**Activity**
Only one stretch of the data should be retyped: the lines from the line containing "Streisand - Ave Maria" through the line containing "Um uns zu verbe". Keep pictures out of it.

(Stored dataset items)
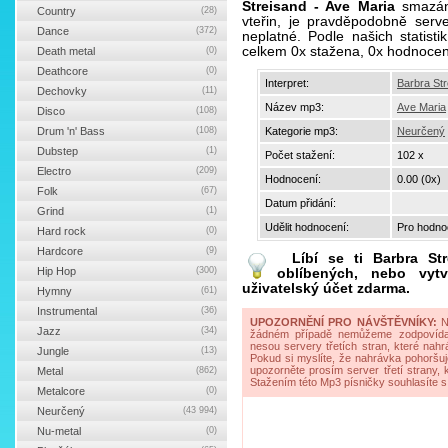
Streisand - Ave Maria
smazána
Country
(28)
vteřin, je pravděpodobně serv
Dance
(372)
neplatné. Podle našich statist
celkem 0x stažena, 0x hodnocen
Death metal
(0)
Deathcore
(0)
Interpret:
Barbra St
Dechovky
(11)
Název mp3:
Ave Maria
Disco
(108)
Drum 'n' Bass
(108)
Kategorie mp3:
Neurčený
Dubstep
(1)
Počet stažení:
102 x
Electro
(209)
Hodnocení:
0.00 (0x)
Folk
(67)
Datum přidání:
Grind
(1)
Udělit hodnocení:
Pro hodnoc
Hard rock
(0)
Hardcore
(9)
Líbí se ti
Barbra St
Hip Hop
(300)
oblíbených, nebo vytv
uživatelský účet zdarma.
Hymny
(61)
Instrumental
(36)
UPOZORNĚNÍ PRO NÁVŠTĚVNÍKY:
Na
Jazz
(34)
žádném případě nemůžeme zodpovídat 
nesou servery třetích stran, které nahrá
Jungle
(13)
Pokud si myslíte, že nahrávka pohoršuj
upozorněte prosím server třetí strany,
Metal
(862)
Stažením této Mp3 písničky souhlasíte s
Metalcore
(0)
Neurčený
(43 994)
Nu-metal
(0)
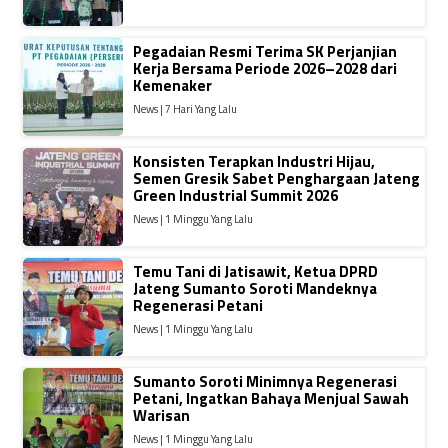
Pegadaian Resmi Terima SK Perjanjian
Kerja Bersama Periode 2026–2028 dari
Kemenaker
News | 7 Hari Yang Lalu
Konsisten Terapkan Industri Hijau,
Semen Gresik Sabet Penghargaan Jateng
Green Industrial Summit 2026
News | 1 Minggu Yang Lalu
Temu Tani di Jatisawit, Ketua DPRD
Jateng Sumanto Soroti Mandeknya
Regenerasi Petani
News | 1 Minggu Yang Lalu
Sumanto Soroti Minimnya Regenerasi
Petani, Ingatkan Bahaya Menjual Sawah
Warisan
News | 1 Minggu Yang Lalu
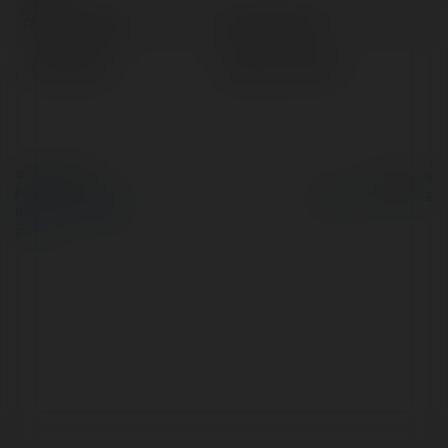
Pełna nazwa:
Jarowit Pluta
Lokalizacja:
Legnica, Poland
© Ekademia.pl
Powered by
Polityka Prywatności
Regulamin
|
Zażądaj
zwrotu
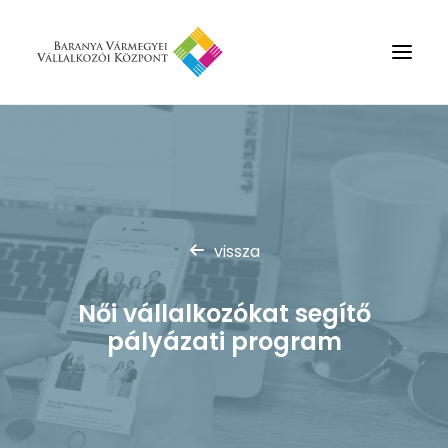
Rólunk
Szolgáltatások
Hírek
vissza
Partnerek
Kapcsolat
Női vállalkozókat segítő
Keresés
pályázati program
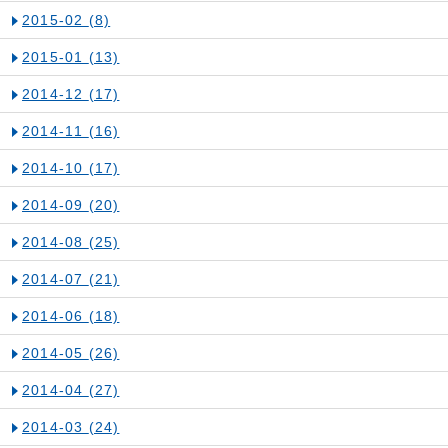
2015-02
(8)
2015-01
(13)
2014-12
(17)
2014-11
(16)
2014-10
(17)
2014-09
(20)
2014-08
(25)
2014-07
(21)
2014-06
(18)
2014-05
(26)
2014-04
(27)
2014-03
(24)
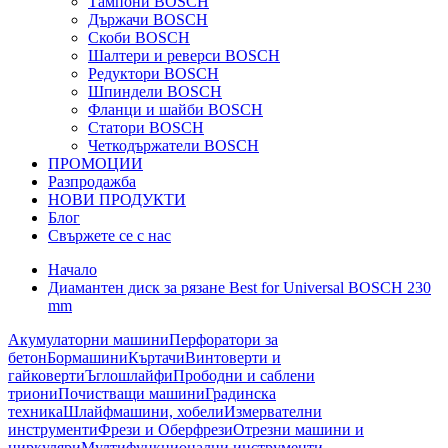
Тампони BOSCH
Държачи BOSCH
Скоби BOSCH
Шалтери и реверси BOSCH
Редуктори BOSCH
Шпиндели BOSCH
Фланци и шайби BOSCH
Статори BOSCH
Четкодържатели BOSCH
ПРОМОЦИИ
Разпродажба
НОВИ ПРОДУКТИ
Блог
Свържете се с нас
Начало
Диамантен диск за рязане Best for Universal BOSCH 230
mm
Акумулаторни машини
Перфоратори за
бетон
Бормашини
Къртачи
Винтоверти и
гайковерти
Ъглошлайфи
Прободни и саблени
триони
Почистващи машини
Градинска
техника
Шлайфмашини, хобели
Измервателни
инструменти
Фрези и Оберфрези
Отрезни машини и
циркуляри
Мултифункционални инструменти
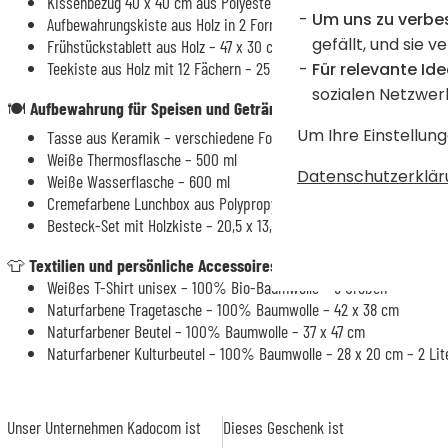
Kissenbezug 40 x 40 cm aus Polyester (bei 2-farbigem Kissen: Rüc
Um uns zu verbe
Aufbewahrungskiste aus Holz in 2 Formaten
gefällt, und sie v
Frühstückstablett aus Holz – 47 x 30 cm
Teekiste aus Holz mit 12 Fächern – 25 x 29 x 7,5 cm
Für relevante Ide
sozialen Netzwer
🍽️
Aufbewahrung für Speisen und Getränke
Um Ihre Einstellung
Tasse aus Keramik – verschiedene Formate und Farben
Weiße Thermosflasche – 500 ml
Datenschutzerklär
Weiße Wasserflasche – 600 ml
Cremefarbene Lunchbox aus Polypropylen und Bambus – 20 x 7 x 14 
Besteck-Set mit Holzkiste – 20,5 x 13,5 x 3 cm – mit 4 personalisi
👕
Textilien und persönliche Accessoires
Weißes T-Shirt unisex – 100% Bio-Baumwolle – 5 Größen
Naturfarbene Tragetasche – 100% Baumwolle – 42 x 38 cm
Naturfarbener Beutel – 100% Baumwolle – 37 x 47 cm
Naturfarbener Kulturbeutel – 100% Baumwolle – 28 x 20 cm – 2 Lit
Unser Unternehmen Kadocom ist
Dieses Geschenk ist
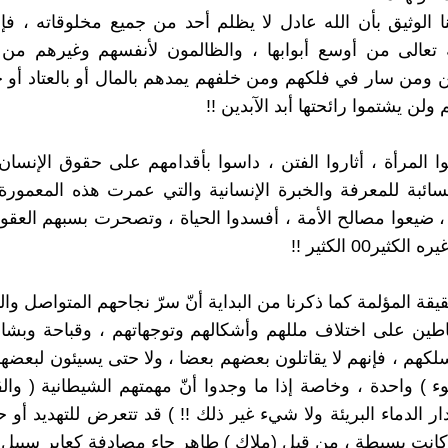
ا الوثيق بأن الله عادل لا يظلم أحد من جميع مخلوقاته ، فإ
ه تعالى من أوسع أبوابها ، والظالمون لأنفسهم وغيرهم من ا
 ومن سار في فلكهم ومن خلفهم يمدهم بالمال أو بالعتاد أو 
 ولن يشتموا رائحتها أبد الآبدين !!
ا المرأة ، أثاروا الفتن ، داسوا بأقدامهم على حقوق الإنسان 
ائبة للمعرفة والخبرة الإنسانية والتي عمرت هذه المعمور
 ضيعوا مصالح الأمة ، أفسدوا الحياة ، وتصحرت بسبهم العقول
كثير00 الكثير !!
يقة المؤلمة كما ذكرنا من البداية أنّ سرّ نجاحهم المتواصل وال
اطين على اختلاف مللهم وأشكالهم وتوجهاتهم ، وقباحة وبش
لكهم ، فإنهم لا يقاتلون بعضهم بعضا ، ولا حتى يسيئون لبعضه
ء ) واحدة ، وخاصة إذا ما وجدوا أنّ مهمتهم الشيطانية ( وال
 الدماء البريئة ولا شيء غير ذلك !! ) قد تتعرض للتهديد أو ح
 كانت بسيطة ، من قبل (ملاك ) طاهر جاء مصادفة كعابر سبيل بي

...

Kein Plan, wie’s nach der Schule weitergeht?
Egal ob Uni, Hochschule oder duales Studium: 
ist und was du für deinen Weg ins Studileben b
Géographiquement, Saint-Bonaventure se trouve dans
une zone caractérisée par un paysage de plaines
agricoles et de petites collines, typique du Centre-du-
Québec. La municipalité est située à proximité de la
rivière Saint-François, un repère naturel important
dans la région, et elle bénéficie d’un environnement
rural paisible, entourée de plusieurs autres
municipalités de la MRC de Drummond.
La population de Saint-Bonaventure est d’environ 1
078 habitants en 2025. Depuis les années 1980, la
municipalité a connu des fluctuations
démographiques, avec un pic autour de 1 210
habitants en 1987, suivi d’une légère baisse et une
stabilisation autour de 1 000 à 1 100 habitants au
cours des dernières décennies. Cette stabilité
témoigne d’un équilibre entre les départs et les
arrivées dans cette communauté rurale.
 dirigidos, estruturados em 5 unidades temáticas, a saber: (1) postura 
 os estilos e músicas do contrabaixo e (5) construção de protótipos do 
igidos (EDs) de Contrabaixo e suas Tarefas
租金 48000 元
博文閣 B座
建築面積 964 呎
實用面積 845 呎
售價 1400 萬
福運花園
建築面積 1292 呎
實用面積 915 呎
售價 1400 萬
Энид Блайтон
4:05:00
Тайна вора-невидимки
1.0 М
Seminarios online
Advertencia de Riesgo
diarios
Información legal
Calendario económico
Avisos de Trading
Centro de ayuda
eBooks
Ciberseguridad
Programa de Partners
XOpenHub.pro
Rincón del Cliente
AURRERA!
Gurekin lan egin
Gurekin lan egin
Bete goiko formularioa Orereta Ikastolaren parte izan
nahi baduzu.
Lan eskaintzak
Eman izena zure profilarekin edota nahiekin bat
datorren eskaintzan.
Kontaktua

**Output of the task**
Streisand - Ave Maria
smazána
Country
(28)
vteřin, je pravděpodobně serv
Dance
(372)
neplatné. Podle našich statist
celkem 0x stažena, 0x hodnocen
Death metal
(0)
Deathcore
(0)
Interpret:
Barbra St
Dechovky
(11)
Název mp3:
Ave Maria
Disco
(108)
Drum 'n' Bass
(108)
Kategorie mp3:
Neurčený
Dubstep
(1)
Počet stažení:
102 x
Electro
(209)
Hodnocení:
0.00 (0x)
Folk
(67)
Datum přidání:
Grind
(1)
Udělit hodnocení:
Pro hodnoc
Hard rock
(0)
Hardcore
(9)
Líbí se ti
Barbra St
Hip Hop
(300)
oblíbených, nebo vytv
uživatelský účet zdarma.
Hymny
(61)
Instrumental
(36)
UPOZORNĚNÍ PRO NÁVŠTĚVNÍKY:
Na
Jazz
(34)
žádném případě nemůžeme zodpovídat 
nesou servery třetích stran, které nahrá
Jungle
(13)
Pokud si myslíte, že nahrávka pohoršuj
upozorněte prosím server třetí strany,
Metal
(862)
Stažením této Mp3 písničky souhlasíte s
Metalcore
(0)
Neurčený
(43 994)
Nu-metal
(0)
Pegadaian Resmi Terima SK Perjanjian
Kerja Bersama Periode 2026–2028 dari
Kemenaker
News | 7 Hari Yang Lalu
Konsisten Terapkan Industri Hijau,
Semen Gresik Sabet Penghargaan Jateng
Green Industrial Summit 2026
News | 1 Minggu Yang Lalu
Temu Tani di Jatisawit, Ketua DPRD
Jateng Sumanto Soroti Mandeknya
Regenerasi Petani
News | 1 Minggu Yang Lalu
Sumanto Soroti Minimnya Regenerasi
Petani, Ingatkan Bahaya Menjual Sawah
Warisan
News | 1 Minggu Yang Lalu
Pełna nazwa:
Jarowit Pluta
Lokalizacja:
Legnica, Poland
© Ekademia.pl
Powered by
Polityka Prywatności
Regulamin
|
Zażądaj
zwrotu
Rólunk
Szolgáltatások
Hírek
vissza
Partnerek
Kapcsolat
Női vállalkozókat segítő
Keresés
pályázati program
2015-02
(8)
2015-01
(13)
2014-12
(17)
2014-11
(16)
2014-10
(17)
2014-09
(20)
2014-08
(25)
2014-07
(21)
2014-06
(18)
2014-05
(26)
2014-04
(27)
2014-03
(24)
Тампони BOSCH
Държачи BOSCH
Скоби BOSCH
Шалтери и реверси BOSCH
Редуктори BOSCH
Шпиндели BOSCH
Фланци и шайби BOSCH
Статори BOSCH
Четкодържатели BOSCH
ПРОМОЦИИ
Разпродажба
НОВИ ПРОДУКТИ
Блог
Свържете се с нас
Начало
Диамантен диск за рязане Best for Universal BOSCH 230
mm
Акумулаторни машини
Перфоратори за
бетон
Бормашини
Къртачи
Винтоверти и
гайковерти
Ъглошлайфи
Прободни и саблени
триони
Почистващи машини
Градинска
техника
Шлайфмашини, хобели
Измервателни
инструменти
Фрези и Оберфрези
Отрезни машини и
циркуляри
Мултифункционални инструменти
Kissenbezug 40 x 40 cm aus Polyester (bei 2-farbigem Kissen: Rüc
Um uns zu verbe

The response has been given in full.